▶ _What needs to be done_: Only an exact copy of the entries will serve as the answer.

Saved data entries
· · · ·

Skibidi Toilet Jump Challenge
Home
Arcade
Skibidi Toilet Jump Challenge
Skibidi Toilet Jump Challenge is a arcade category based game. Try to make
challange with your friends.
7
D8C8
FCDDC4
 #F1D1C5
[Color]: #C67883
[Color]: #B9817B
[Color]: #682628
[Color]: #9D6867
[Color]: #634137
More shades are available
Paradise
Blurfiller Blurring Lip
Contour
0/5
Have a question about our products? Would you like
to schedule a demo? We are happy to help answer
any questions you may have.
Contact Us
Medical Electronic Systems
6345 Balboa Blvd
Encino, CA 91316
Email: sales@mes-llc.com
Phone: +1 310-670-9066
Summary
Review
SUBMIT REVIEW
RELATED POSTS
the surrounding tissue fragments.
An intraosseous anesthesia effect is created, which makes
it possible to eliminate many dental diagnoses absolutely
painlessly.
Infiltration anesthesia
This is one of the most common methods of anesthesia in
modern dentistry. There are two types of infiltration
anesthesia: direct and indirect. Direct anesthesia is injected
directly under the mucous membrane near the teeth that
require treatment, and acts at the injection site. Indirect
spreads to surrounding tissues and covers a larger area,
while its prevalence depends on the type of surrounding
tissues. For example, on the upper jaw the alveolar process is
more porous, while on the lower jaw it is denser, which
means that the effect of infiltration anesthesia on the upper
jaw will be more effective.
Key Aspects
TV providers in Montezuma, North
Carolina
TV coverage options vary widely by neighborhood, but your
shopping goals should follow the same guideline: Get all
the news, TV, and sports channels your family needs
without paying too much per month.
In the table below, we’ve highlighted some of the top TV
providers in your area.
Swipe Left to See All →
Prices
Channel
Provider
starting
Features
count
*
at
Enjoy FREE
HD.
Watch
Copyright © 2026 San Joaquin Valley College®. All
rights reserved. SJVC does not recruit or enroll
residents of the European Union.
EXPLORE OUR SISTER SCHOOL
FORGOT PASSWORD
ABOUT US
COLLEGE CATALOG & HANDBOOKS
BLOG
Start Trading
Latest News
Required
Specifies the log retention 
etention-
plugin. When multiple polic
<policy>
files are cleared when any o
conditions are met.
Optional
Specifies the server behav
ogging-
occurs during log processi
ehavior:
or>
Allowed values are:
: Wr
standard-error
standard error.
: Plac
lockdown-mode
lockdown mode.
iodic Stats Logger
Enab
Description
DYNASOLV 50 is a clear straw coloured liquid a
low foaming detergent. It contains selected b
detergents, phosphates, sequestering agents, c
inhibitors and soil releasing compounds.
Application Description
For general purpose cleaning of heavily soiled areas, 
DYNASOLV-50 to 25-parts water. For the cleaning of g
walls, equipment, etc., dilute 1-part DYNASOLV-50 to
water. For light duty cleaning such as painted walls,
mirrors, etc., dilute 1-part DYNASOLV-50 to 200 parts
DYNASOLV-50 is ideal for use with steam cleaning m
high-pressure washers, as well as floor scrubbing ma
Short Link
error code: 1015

· · · ·

▶ _Response to this task_:
Skibidi Toilet Jump Challenge
Home
Arcade
Skibidi Toilet Jump Challenge
Skibidi Toilet Jump Challenge is a arcade category based game. Try to make
challange with your friends.
7
D8C8
FCDDC4
 #F1D1C5
[Color]: #C67883
[Color]: #B9817B
[Color]: #682628
[Color]: #9D6867
[Color]: #634137
More shades are available
Paradise
Blurfiller Blurring Lip
Contour
0/5
Have a question about our products? Would you like
to schedule a demo? We are happy to help answer
any questions you may have.
Contact Us
Medical Electronic Systems
6345 Balboa Blvd
Encino, CA 91316
Email: sales@mes-llc.com
Phone: +1 310-670-9066
Summary
Review
SUBMIT REVIEW
RELATED POSTS
the surrounding tissue fragments.
An intraosseous anesthesia effect is created, which makes
it possible to eliminate many dental diagnoses absolutely
painlessly.
Infiltration anesthesia
This is one of the most common methods of anesthesia in
modern dentistry. There are two types of infiltration
anesthesia: direct and indirect. Direct anesthesia is injected
directly under the mucous membrane near the teeth that
require treatment, and acts at the injection site. Indirect
spreads to surrounding tissues and covers a larger area,
while its prevalence depends on the type of surrounding
tissues. For example, on the upper jaw the alveolar process is
more porous, while on the lower jaw it is denser, which
means that the effect of infiltration anesthesia on the upper
jaw will be more effective.
Key Aspects
TV providers in Montezuma, North
Carolina
TV coverage options vary widely by neighborhood, but your
shopping goals should follow the same guideline: Get all
the news, TV, and sports channels your family needs
without paying too much per month.
In the table below, we’ve highlighted some of the top TV
providers in your area.
Swipe Left to See All →
Prices
Channel
Provider
starting
Features
count
*
at
Enjoy FREE
HD.
Watch
Copyright © 2026 San Joaquin Valley College®. All
rights reserved. SJVC does not recruit or enroll
residents of the European Union.
EXPLORE OUR SISTER SCHOOL
FORGOT PASSWORD
ABOUT US
COLLEGE CATALOG & HANDBOOKS
BLOG
Start Trading
Latest News
Required
Specifies the log retention 
etention-
plugin. When multiple polic
<policy>
files are cleared when any o
conditions are met.
Optional
Specifies the server behav
ogging-
occurs during log processi
ehavior:
or>
Allowed values are:
: Wr
standard-error
standard error.
: Plac
lockdown-mode
lockdown mode.
iodic Stats Logger
Enab
Description
DYNASOLV 50 is a clear straw coloured liquid a
low foaming detergent. It contains selected b
detergents, phosphates, sequestering agents, c
inhibitors and soil releasing compounds.
Application Description
For general purpose cleaning of heavily soiled areas, 
DYNASOLV-50 to 25-parts water. For the cleaning of g
walls, equipment, etc., dilute 1-part DYNASOLV-50 to
water. For light duty cleaning such as painted walls,
mirrors, etc., dilute 1-part DYNASOLV-50 to 200 parts
DYNASOLV-50 is ideal for use with steam cleaning m
high-pressure washers, as well as floor scrubbing ma
Short Link
error code: 1015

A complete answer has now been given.